A clerk called out my name and held the door open for me to go inside. I swallowed hard, stood up, and entered the dark, foreboding chamber. I could barely make out the five guys sitting behind a table on the far side of the room. It reminded me of a TV show where the testifying mob witness is shrouded in shadows and his voice disguised, so he can’t be identified and later whacked.

A deep, gravelly voice rang out, “Eli J. Jones?”

“Yes, sir?”

He instructed me to stand behind a yellow line painted on the floor about 12 feet away from the board. “What additional testimony or evidence do you wish to present concerning your 1A status…you whiner.”

I could swear this guy called me a whiner, but I cleared my throat and began. “Well sir, I’ve been a full-time student at Ohio State for the past two years with a “B” average. My tuition’s paid for this fall, and I have a letter from OSU verifying my attendance.” I handed a copy to an outstretched hand. “I’m entitled to an exemption.”

“What is your major?” A friendlier voice asked.

“I’m studying radio and television production. One of my summer jobs is right here in Springfield at WBLY-FM.”

“Pussy station and pussy major,” the gravelly voice muttered again.

“Excuse me, is that a question?”

“…And you’re deaf as well.”

No one spoke for a moment, and then all at once, the five shapes started shuffling papers and muttering. There appeared to be a serious disagreement among the board members. The gravelly voice leader whispered loudly to the other members, “Our quota has been raised again. We can’t let any of this cannon fodder get away.”

“But, Willie, he has a valid educational deferment.” I heard a loud slap and watched the last speaker, along with his chair, fall over backward. The man moaned and started to sit up, but his head hit the floor with a thud when struck a second blow.

His attacker, the gravelly-voiced one they had just called Willie, addressed me, his voice dripping with venom. “Tough luck, Nancy boy, your 1A status stays. Report to the Springfield Induction Center at nine in the morning on September 25th, you’re going to be a soldier. NEXT!”

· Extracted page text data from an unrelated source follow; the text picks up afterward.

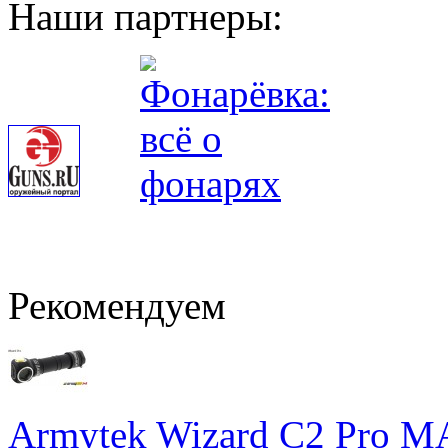
Наши партнеры:
Рекомендуем
Armytek Wizard С2 Pro 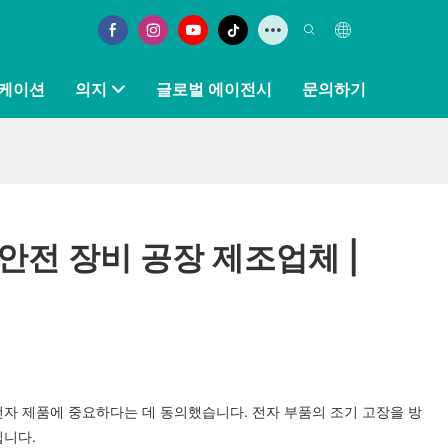
케이션
의지
글로벌 에이전시
문의하기
안전 장비 공장 제조업체 |
전자 제품에 중요하다는 데 동의했습니다. 전자 부품의 조기 고장을 방
입니다.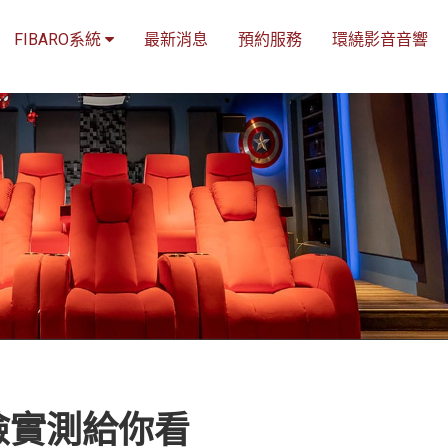
FIBARO系統
最新消息
預約服務
環繞影音音響
檢實測給你看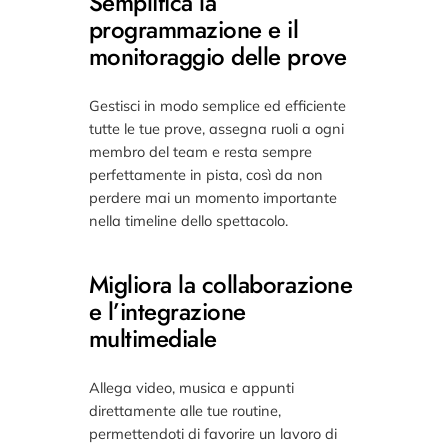
Semplifica la
programmazione e il
monitoraggio delle prove
Gestisci in modo semplice ed efficiente
tutte le tue prove, assegna ruoli a ogni
membro del team e resta sempre
perfettamente in pista, così da non
perdere mai un momento importante
nella timeline dello spettacolo.
Migliora la collaborazione
e l’integrazione
multimediale
Allega video, musica e appunti
direttamente alle tue routine,
permettendoti di favorire un lavoro di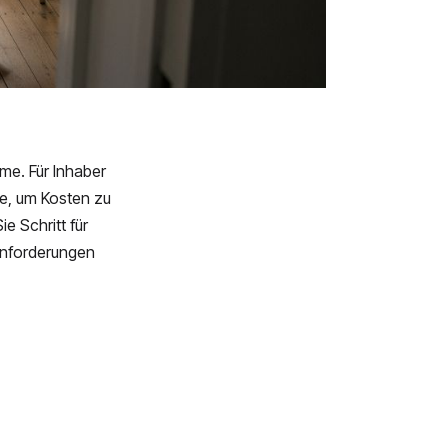
me. Für Inhaber
ie, um Kosten zu
e Schritt für
 Anforderungen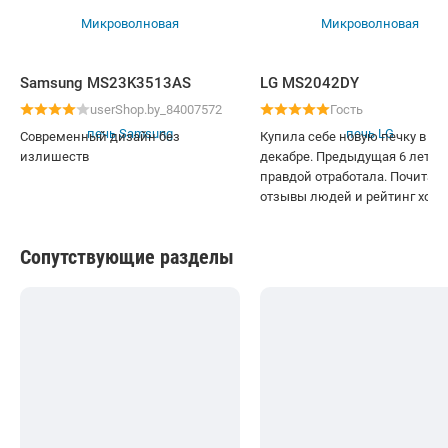
Samsung MS23K3513AS
LG MS2042DY
userShop.by_84007572
Гость
Современный дизайн без
Купила себе новую печку в
излишеств
декабре. Предыдущая 6 лет ве
правдой отработала. Почитал
отзывы людей и рейтинг хор
вот взяла. Мне в нишу больша
встанет, так что 20 литров
Сопутствующие разделы
-максимальный объем, хотя 
не каждая влезет. Программ
пока ни разу не пользовалась,
хочу по книге пару блюд
попробовать сделать. С доста
когда покупала привезли за д
в подарок накрывашку дали
почему-то, но я и не была про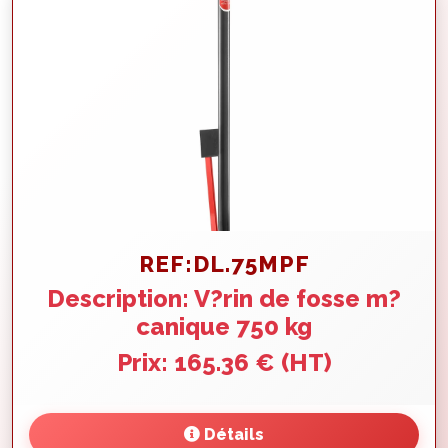
REF:DL.75MPF
Description: V?rin de fosse m?
canique 750 kg
Prix: 165.36 € (HT)
Détails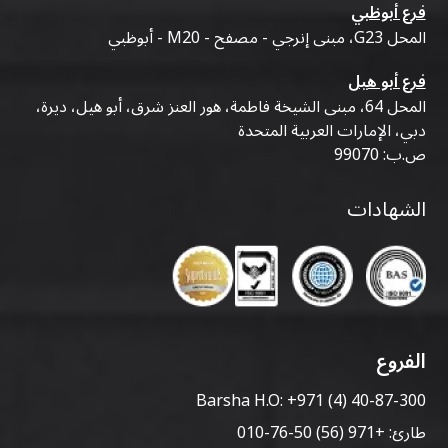
فرع أبوظبي
المحل G23، مبنى إنرجي - مصفح - M20 - أبوظبي
فرع أبو هيل
المحل 64، مبنى الشيخة فاطمة، هور العنز شرق، أبو هيل، ديرة،
دبي، الإمارات العربية المتحدة
ص.ب: 99070
الشهادات
الفروع
Barsha H.O:
+971 (4) 40-87-300
طارئ:
+971 (56) 50-76-010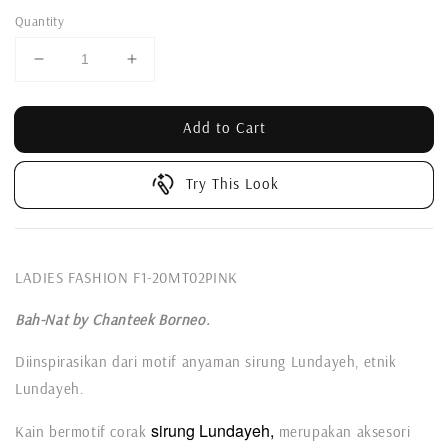
Quantity
Add to Cart
Try This Look
LADIES FASHION F1-20MT02PINK
Bah-Nat by Chanteek Borneo.
Diinspirasikan dari motif anyaman sirung Lundayeh, etnik
Lundayeh.
sirung Lundayeh,
Kain bermotif corak
merupakan aksesori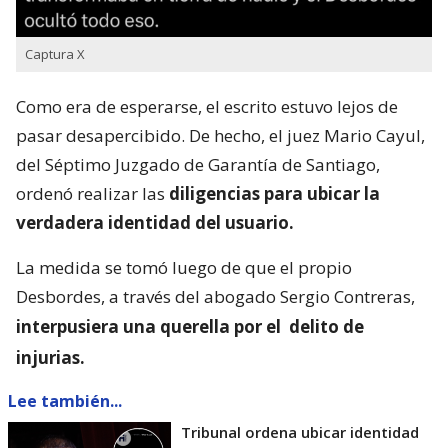
Captura X
Como era de esperarse, el escrito estuvo lejos de
pasar desapercibido. De hecho, el juez Mario Cayul,
del Séptimo Juzgado de Garantía de Santiago,
ordenó realizar las
diligencias para ubicar la
verdadera identidad del usuario.
La medida se tomó luego de que el propio
Desbordes, a través del abogado Sergio Contreras,
interpusiera una querella por el
delito de
injurias.
Lee también...
Tribunal ordena ubicar identidad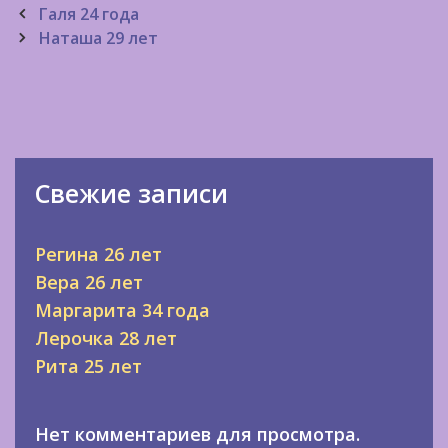
Post
Галя 24 года
navigation
Наташа 29 лет
Свежие записи
Регина 26 лет
Вера 26 лет
Маргарита 34 года
Лерочка 28 лет
Рита 25 лет
Нет комментариев для просмотра.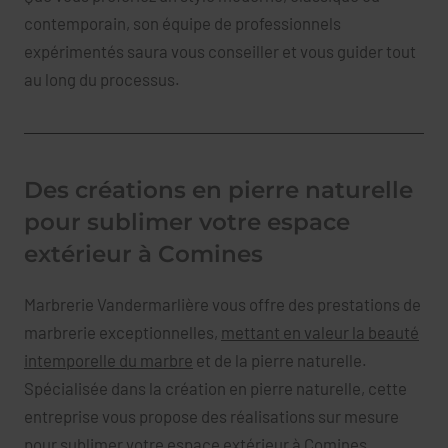
contemporain, son équipe de professionnels
expérimentés saura vous conseiller et vous guider tout
au long du processus.
Des créations en pierre naturelle
pour sublimer votre espace
extérieur à Comines
Marbrerie Vandermarlière vous offre des prestations de
marbrerie exceptionnelles,
mettant en valeur la beauté
intemporelle du marbre
et de la pierre naturelle.
Spécialisée dans la création en pierre naturelle, cette
entreprise vous propose des réalisations sur mesure
pour sublimer votre espace extérieur à Comines.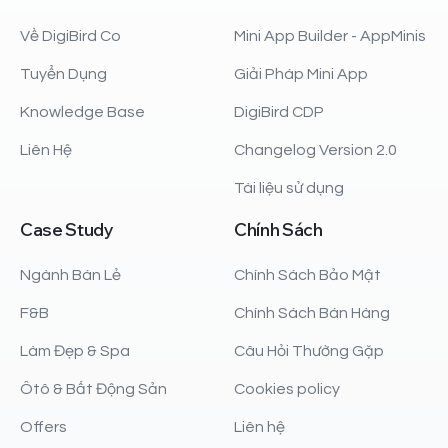
Về DigiBird Co
Mini App Builder - AppMinis
Tuyển Dụng
Giải Pháp Mini App
Knowledge Base
DigiBird CDP
Liên Hệ
Changelog Version 2.0
Tài liệu sử dụng
Case
Study
Chính
Sách
Ngành Bán Lẻ
Chính Sách Bảo Mật
F&B
Chính Sách Bán Hàng
Làm Đẹp & Spa
Câu Hỏi Thường Gặp
Ôtô & Bất Động Sản
Cookies policy
Offers
Liên hệ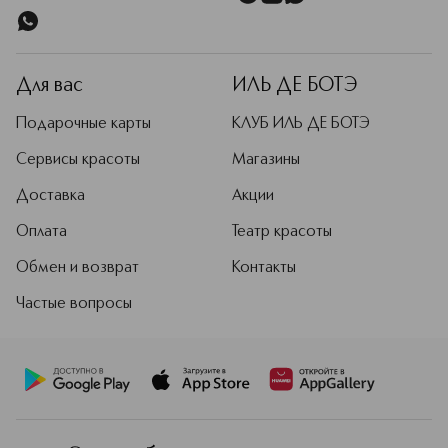
Для вас
ИЛЬ ДЕ БОТЭ
Подарочные карты
КЛУБ ИЛЬ ДЕ БОТЭ
Сервисы красоты
Магазины
Доставка
Акции
Оплата
Театр красоты
Обмен и возврат
Контакты
Частые вопросы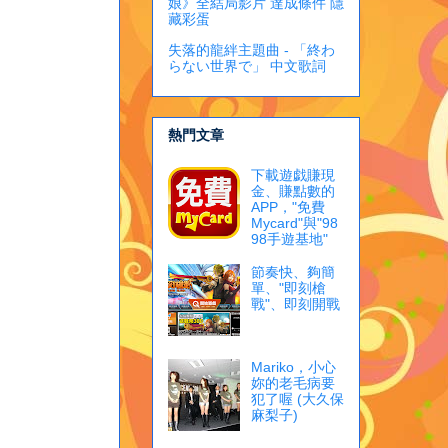
娘》全結局影片 達成條件 隱
藏彩蛋
失落的龍絆主題曲 - 「終わ
らない世界で」 中文歌詞
熱門文章
下載遊戯賺現
金、賺點數的
APP，"免費
Mycard"與"98
98手遊基地"
節奏快、夠簡
單、"即刻槍
戰"、即刻開戰
Mariko，小心
妳的老毛病要
犯了喔 (大久保
麻梨子)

I ignored the yellow line, rushed the table and grabbed him by the throat. “You can’t draft me…you old fart.”

Willie screamed, “Get this crazy son-of-a-bitch off me!”

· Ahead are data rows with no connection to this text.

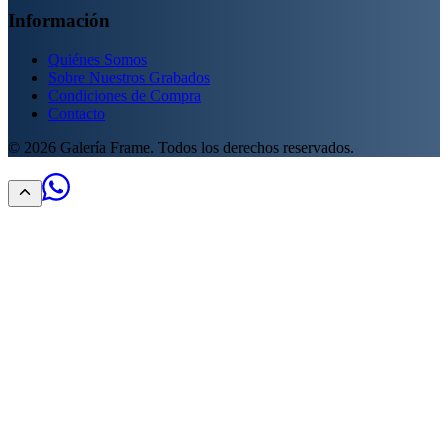
Información
Quiénes Somos
Sobre Nuestros Grabados
Condiciones de Compra
Contacto
©
2026
Galería Frame. Todos los derechos reservados.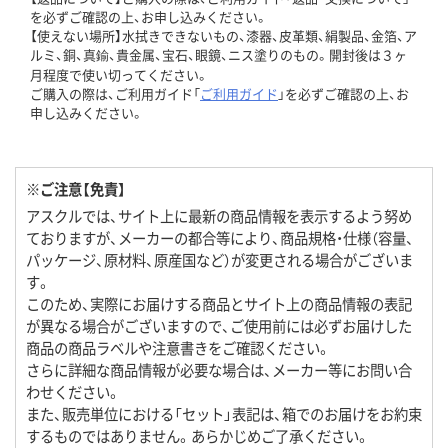
を必ずご確認の上、お申し込みください。
【使えない場所】水拭きできないもの、漆器、皮革類、絹製品、金箔、ア
ルミ、銅、真鍮、貴金属、宝石、眼鏡、ニス塗りのもの。開封後は３ヶ
月程度で使い切ってください。
ご購入の際は、ご利用ガイド「
ご利用ガイド
」を必ずご確認の上、お
申し込みください。
※ご注意【免責】
アスクルでは、サイト上に最新の商品情報を表示するよう努め
ておりますが、メーカーの都合等により、商品規格・仕様（容量、
パッケージ、原材料、原産国など）が変更される場合がございま
す。
このため、実際にお届けする商品とサイト上の商品情報の表記
が異なる場合がございますので、ご使用前には必ずお届けした
商品の商品ラベルや注意書きをご確認ください。
さらに詳細な商品情報が必要な場合は、メーカー等にお問い合
わせください。
また、販売単位における「セット」表記は、箱でのお届けをお約束
するものではありません。あらかじめご了承ください。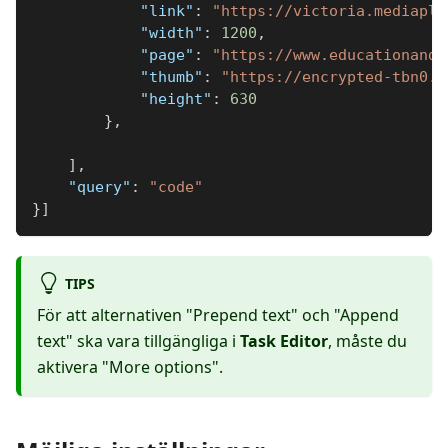
"link"
:
"https://victoria.mediapla
"width"
:
1200
,
"page"
:
"https://www.educationandc
"thumb"
:
"https://encrypted-tbn0.g
"height"
:
630
}
,
]
,
"query"
:
"code"
}
]
TIPS
För att alternativen "Prepend text" och "Append
text" ska vara tillgängliga i
Task Editor
, måste du
aktivera "More options".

Two burly guards grabbed my arms and started dragging me out of the room backward while I continued to rave. “You cheated me, you bastard, and I won’t let you get away with it!”

Willie blew me a raspberry and gave me the finger. The board member next to him put his hands over his ears; another covered his eyes; the third put his hand to his mouth.

Back in the hallway, after being tossed from the chambers, I took a deep breath and tried to pull myself together. The waiting draftees stared at me, and I could see the hope quickly fade from their eyes (except for the blind guy). But, I resolved not to panic. Somehow, I would fight this injustice.